(Excerpted data Opens)

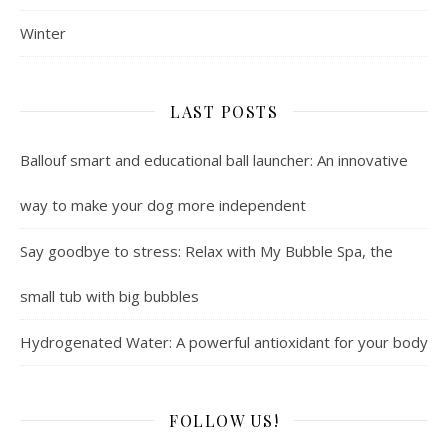
Winter
LAST POSTS
Ballouf smart and educational ball launcher: An innovative
way to make your dog more independent
Say goodbye to stress: Relax with My Bubble Spa, the
small tub with big bubbles
Hydrogenated Water: A powerful antioxidant for your body
FOLLOW US!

(Excerpted data Closes)

• About this exercise: Scan the entries above for the string "with", and copy every line where it turns up.

• Your solution:
Say goodbye to stress: Relax with My Bubble Spa, the
small tub with big bubbles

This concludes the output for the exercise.